__Data to process__:
· · · · ·
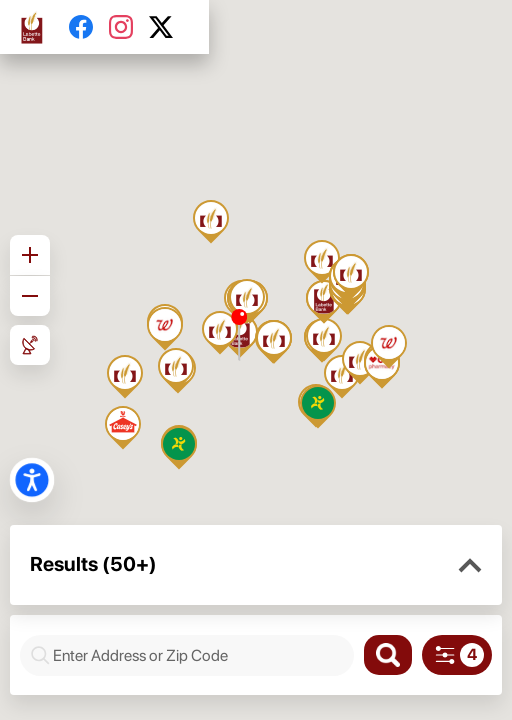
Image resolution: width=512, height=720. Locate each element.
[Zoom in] (30, 255)
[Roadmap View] (30, 345)
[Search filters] (457, 655)
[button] (470, 566)
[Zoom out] (30, 296)
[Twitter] (169, 27)
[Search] (388, 655)
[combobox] (197, 655)
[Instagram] (129, 27)
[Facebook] (89, 27)
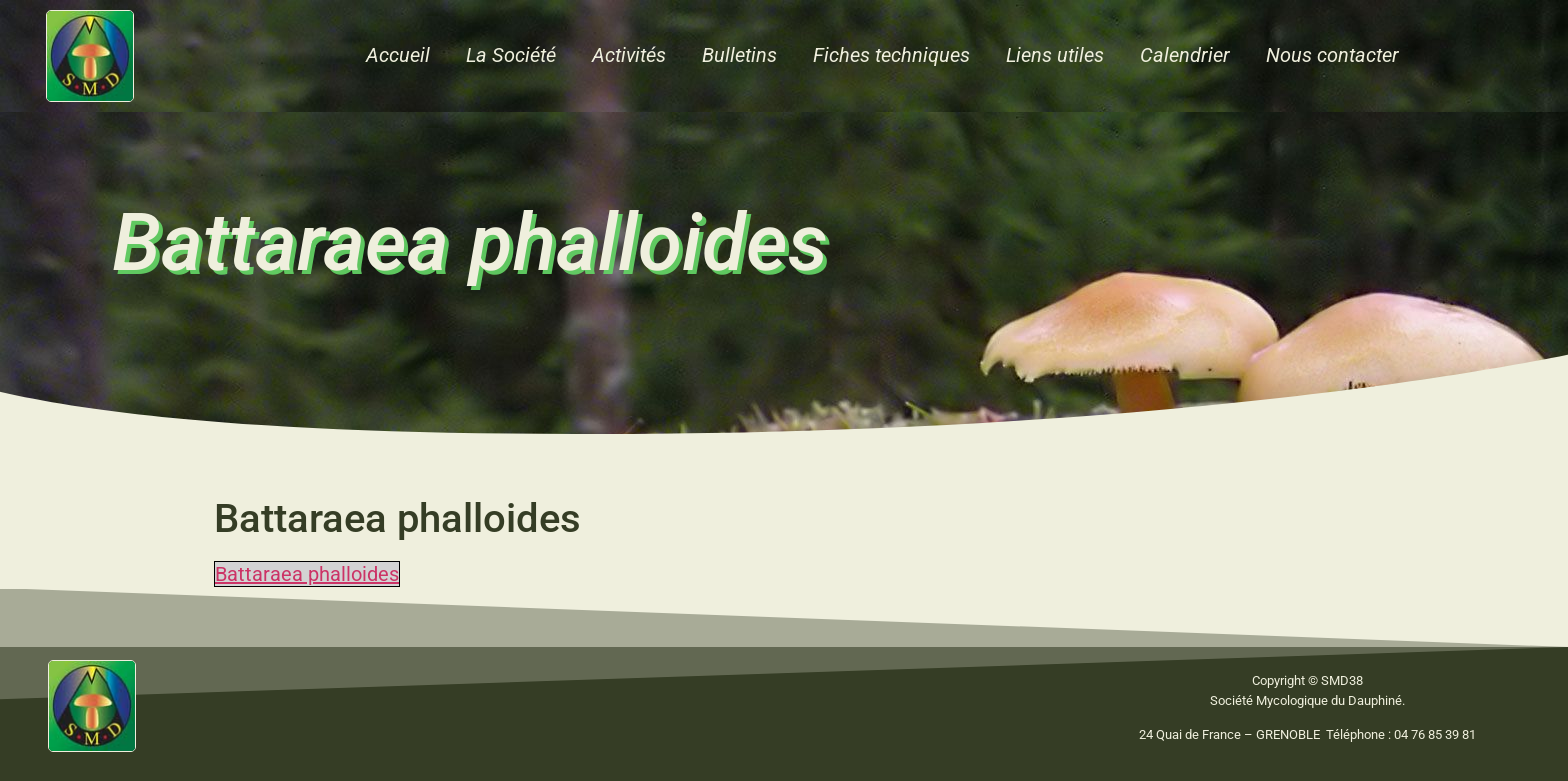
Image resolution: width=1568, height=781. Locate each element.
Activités (629, 55)
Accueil (398, 55)
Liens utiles (1055, 55)
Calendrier (1185, 55)
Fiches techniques (891, 55)
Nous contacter (1332, 55)
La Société (511, 55)
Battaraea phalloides (307, 574)
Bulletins (739, 55)
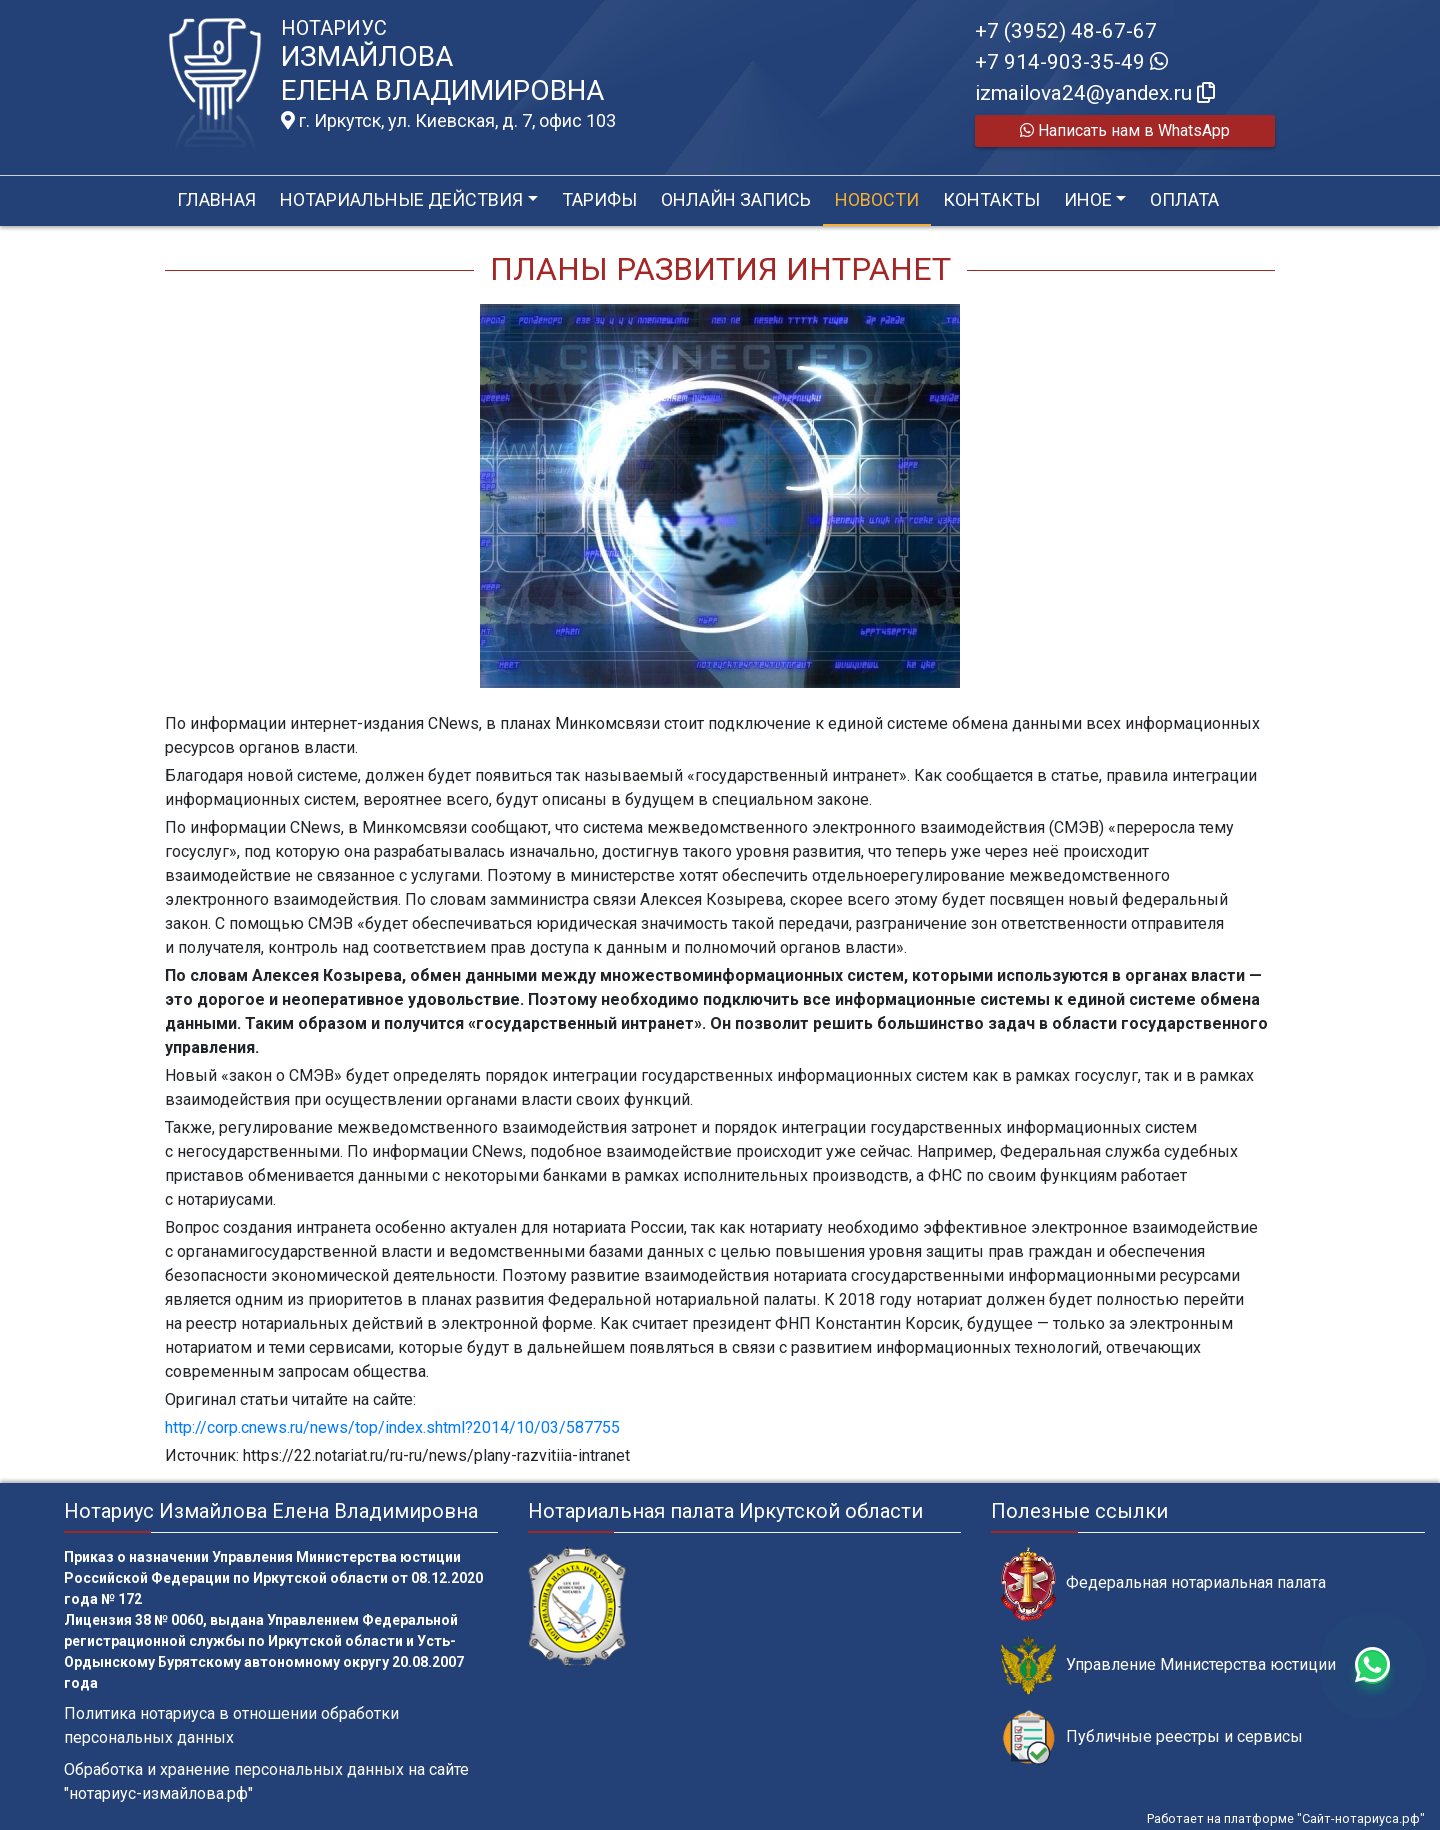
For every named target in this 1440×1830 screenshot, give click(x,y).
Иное (1088, 199)
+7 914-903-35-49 (1071, 62)
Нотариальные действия (401, 199)
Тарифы (599, 199)
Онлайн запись (736, 199)
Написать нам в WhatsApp (1125, 130)
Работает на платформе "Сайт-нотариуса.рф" (1286, 1818)
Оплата (1184, 199)
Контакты (991, 199)
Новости (877, 199)
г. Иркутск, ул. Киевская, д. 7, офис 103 (448, 121)
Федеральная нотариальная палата (1163, 1583)
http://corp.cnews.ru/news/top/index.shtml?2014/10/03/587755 (392, 1427)
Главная (216, 199)
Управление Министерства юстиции (1168, 1665)
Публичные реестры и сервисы (1152, 1737)
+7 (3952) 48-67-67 (1066, 31)
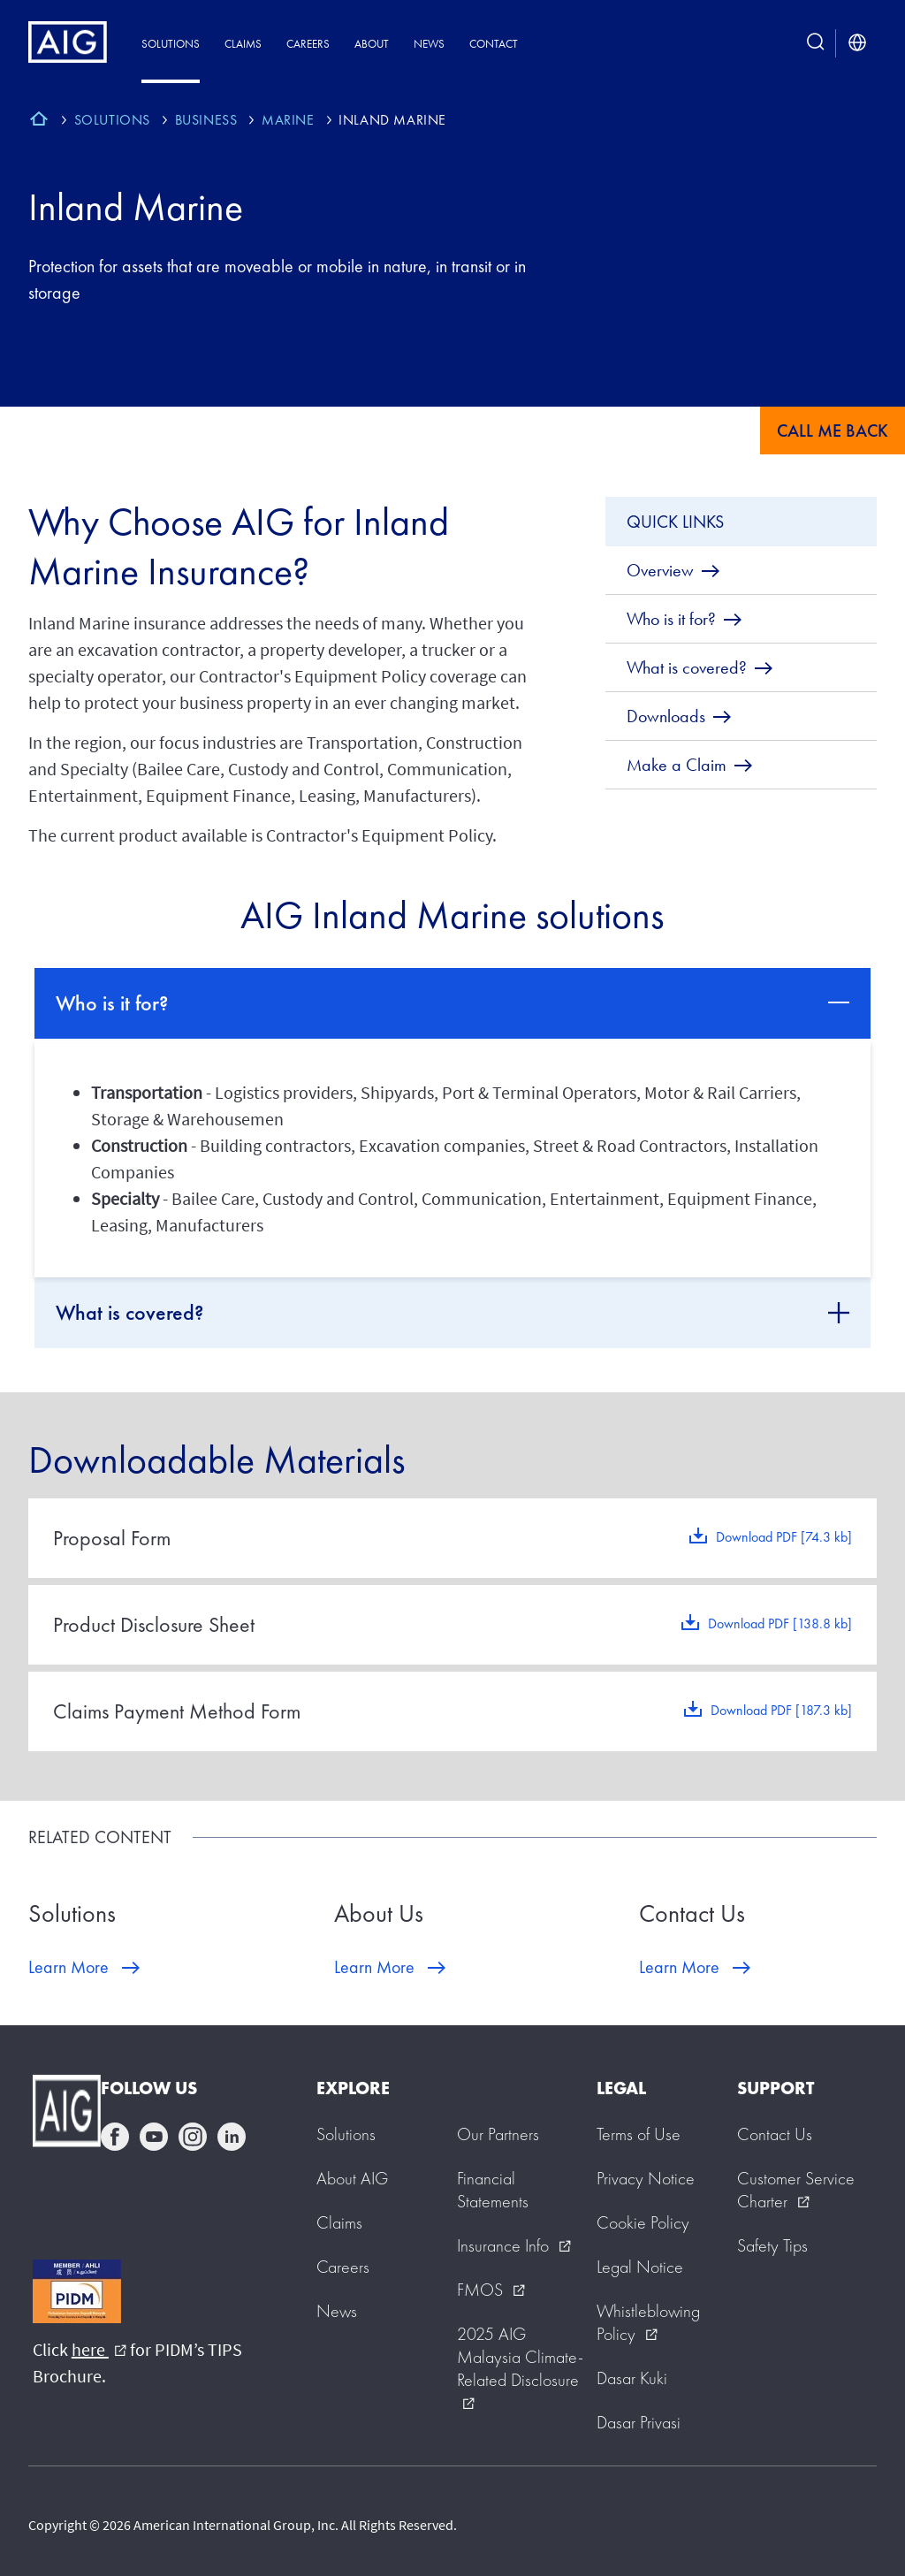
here (99, 2349)
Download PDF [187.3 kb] (781, 1710)
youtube (154, 2137)
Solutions (170, 43)
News (429, 43)
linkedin (231, 2137)
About (371, 43)
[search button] (815, 43)
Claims (243, 43)
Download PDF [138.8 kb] (780, 1623)
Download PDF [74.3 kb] (784, 1537)
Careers (308, 43)
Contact (493, 43)
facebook (115, 2137)
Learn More (68, 1966)
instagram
· · · · ·
__Task goal__:
I'd like every line with the string "height" copied from the listing.

__Answer for the task__:
Image resolution: width=512, height=720. Locate each element.
Image resolution: width=1568, height=781. Locate each element.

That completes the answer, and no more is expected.